Milk drinks: The PicoBaristo features an integrated milk carafe for automatic steaming and frothing. Its froths the milk twice for extra creaminess before dispensing. As with the Magnifica, milk settings are not programmable.
Grinder: The PicoBaristo has Saeco’s signature ceramic grinder with 10 settings, as well as a bypass doser. The bean hopper holds 8.3 ounces. The oddly shaped hopper interior requires careful feeding of beans, and you need to use a tool (included) to make your grind adjustments.
Construction and maintenance: The PicoBaristo includes an AquaClean water filter that eliminates the need to descale until 5,000 cups. It also has a one-touch milk carafe cleaning function. The carafe must be moved before removing the drip tray.

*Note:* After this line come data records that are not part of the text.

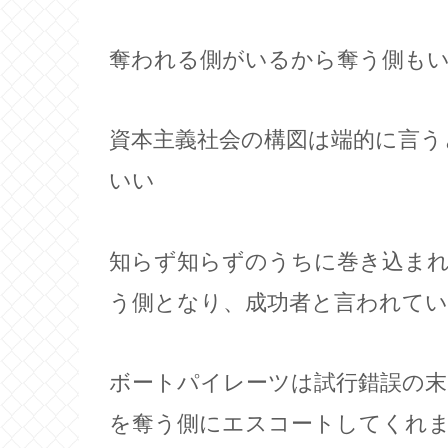
奪われる側がいるから奪う側も
資本主義社会の構図は端的に言う
いい
知らず知らずのうちに巻き込ま
う側となり、成功者と言われて
ボートパイレーツは試行錯誤の
を奪う側にエスコートしてくれ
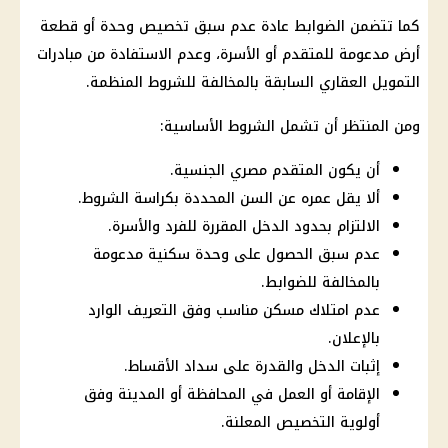
كما تتضمن الضوابط عادة عدم سبق تخصيص وحدة أو قطعة
أرض مدعومة للمتقدم أو الأسرة، وعدم الاستفادة من مبادرات
التمويل العقاري
السابقة بالمخالفة للشروط المنظمة.
ومن المنتظر أن تشمل الشروط الأساسية:
أن يكون المتقدم مصري الجنسية.
ألا يقل عمره عن السن المحددة بكراسة الشروط.
الالتزام بحدود الدخل المقررة للفرد والأسرة.
عدم سبق الحصول على وحدة سكنية مدعومة
بالمخالفة للضوابط.
عدم امتلاك مسكن مناسب وفق التعريف الوارد
بالإعلان.
إثبات الدخل والقدرة على سداد الأقساط.
الإقامة أو العمل في المحافظة أو المدينة وفق
أولوية التخصيص المعلنة.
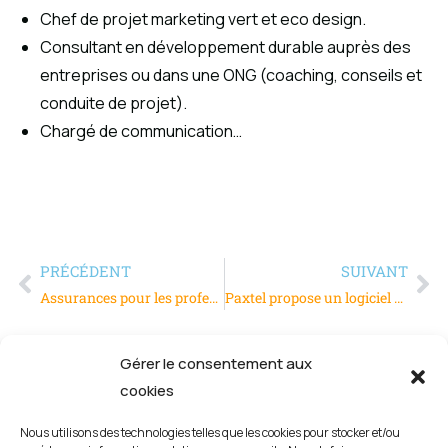
Chef de projet marketing vert et eco design.
Consultant en développement durable auprès des
entreprises ou dans une ONG (coaching, conseils et
conduite de projet).
Chargé de communication…
PRÉCÉDENT
SUIVANT
Assurances pour les professionnels : comment les choisir ?
Paxtel propose un logiciel de suivi pour les associations dans le social
Gérer le consentement aux
cookies
Nous utilisons des technologies telles que les cookies pour stocker et/ou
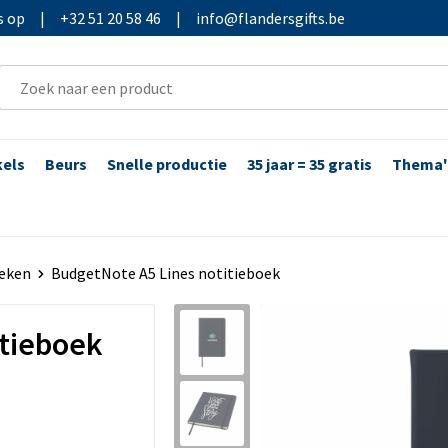
s op
|
+32 51 20 58 46
|
info@flandersgifts.be
kels
Beurs
Snelle productie
35 jaar = 35 gratis
Thema'
eken
BudgetNote A5 Lines notitieboek
itieboek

What we like about De’Longhi espresso machines
De’Longhi espresso machines emphasize usability and consistent performance. The user interfaces are straightforward, and build quality is good. De’Longhi’s approach in its super-automatics is to automate the perfect drink as much as possible. The high-end Eletta offers the user more customization while the mid-range Magnifica takes the barista reins. Beverage quality is reliably excellent, and customer service is dependable.
What we like about Saeco espresso machines
Saeco espresso machines include innovative design features that add value. Foremost is the ceramic grinder that is gentler on beans than its metal counterparts. Ceramic is also durable, and Saeco claims its grinders will last 20,000 uses.

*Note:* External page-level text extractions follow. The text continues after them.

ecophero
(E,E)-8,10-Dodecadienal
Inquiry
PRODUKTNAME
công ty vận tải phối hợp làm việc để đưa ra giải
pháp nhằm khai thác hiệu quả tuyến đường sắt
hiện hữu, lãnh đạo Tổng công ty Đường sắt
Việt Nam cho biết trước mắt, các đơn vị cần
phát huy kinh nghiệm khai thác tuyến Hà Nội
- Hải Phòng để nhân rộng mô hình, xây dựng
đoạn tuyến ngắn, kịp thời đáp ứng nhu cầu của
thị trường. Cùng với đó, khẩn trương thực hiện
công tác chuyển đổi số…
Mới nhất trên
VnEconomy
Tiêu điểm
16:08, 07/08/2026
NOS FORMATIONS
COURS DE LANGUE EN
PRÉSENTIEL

Saeco machines feature easy maintenance with busy users in mind. The Aquaclean filter means less frequent descaling, and the milk circuit is cleaned thoroughly and efficiently.
About the De’Longhi brand
De’Longhi is a global leader in small appliances for the residential market. Present in 120 global markets, the De’Longhi Group also offers well-known home brands Braun, Kenwood, and Ariete. De’Longhi began marketing in the U.S. in the early 1980s and partnered with Nespresso to create capsule coffee machines.
De’Longhi began its business with electric radiators, but its flagship products are currently coffee machines. Its lineup includes tiers ranging from manual to super-automatic and smaller items such as an electric moka pot and an electric milk frother. Each category offers several models.
About the Saeco brand
Founded in Gaggio Montano, Italy, in 1981 as an espresso machine maker, Saeco still has manufacturing sites in Italy and Romania. It prides itself on innovation. Saeco invented the removable brew group and uses ceramic grinders in its machines to prevent grind heat from degrading coffee flavor.

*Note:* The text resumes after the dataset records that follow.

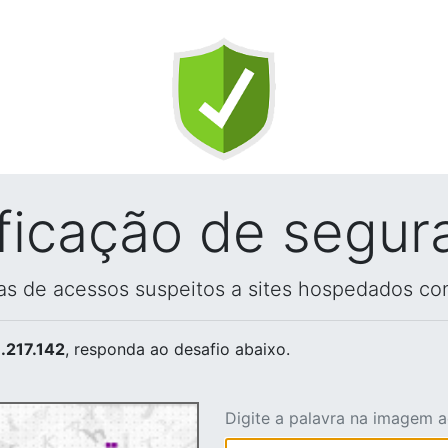
ificação de segur
vas de acessos suspeitos a sites hospedados co
.217.142
, responda ao desafio abaixo.
Digite a palavra na imagem 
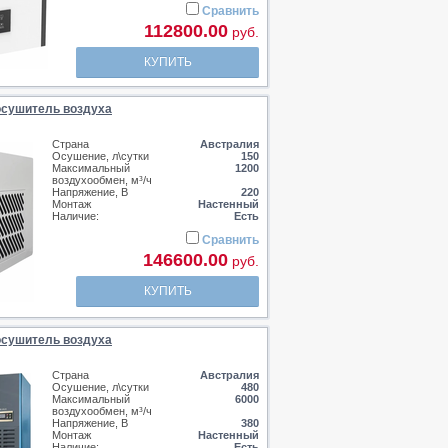
Сравнить
112800.00
руб.
КУПИТЬ
сушитель воздуха
Страна
Австралия
Осушение, л\сутки
150
Максимальный
1200
воздухообмен, м³/ч
Напряжение, В
220
Монтаж
Настенный
Наличие:
Есть
Сравнить
146600.00
руб.
КУПИТЬ
сушитель воздуха
Страна
Австралия
Осушение, л\сутки
480
Максимальный
6000
воздухообмен, м³/ч
Напряжение, В
380
Монтаж
Настенный
Наличие:
Есть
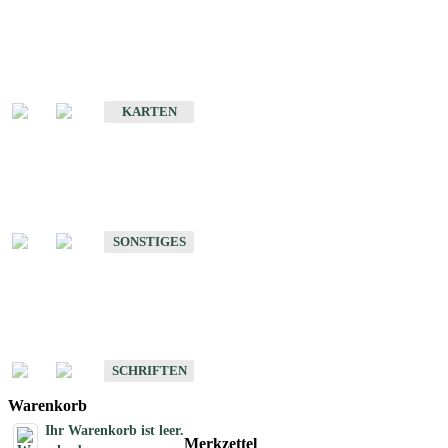
Sonderkarten
Erdbebenkarten
KARTEN
Sonstiges
Sonstige Produkte des Fachbereichs Erdbeben
SONSTIGES
Schriften
Schriften des Fachbereichs Erdbeben
SCHRIFTEN
Warenkorb
Ihr Warenkorb ist leer.
Merkzettel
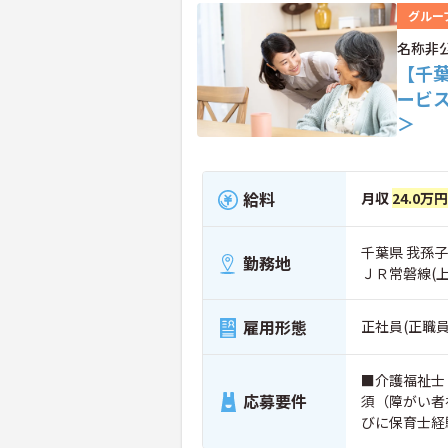
グルー
名称非
【千
ービ
＞
給料
月収
24.0万円
千葉県 我孫
勤務地
ＪＲ常磐線(
雇用形態
正社員(正職員
■介護福祉士
応募要件
須（障がい者
びに保育士経
経験：10年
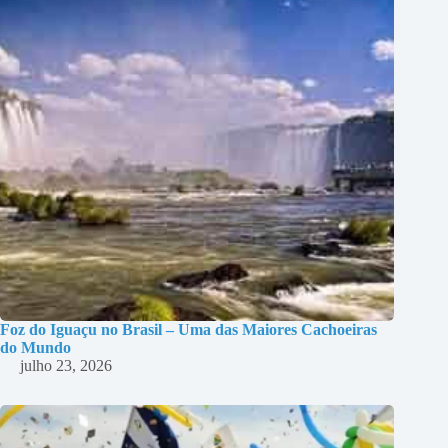
Foz do Iguaçu no Brasil – Uma das Maiores Cachoeiras
do Mundo
julho 23, 2026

Saeco bought the Gaggia coffee machine company in 1999. In 2009, the Dutch conglomerate Royal Philips Electronics acquired Saeco and Gaggia to grow its lucrative global espresso market. Its coffee machines span the range from entry-level to luxury super-automatics and still bear the Saeco name.
Which brand should you get?
De’Longhi and Saeco share market niches, and both brands design well for the home user. Super-automatics from either will quickly and easily produce a quality beverage. Saeco offers more drink customization in the mid-range model, although De’Longhi wins for simplicity.
When both lines share smart design and good looks, what is the differentiator? The answer to us is quality. Based on user feedback, De’Longhi edges out Saeco in execution. Their machines seem to have better quality control, and De’Longhi’s customer service is more responsive when things go wrong.
In the end, the ability to consistently deliver excellent coffee will win your palate and spare your wallet. While both brands offer strong performers, our pick is De’Longhi for best value.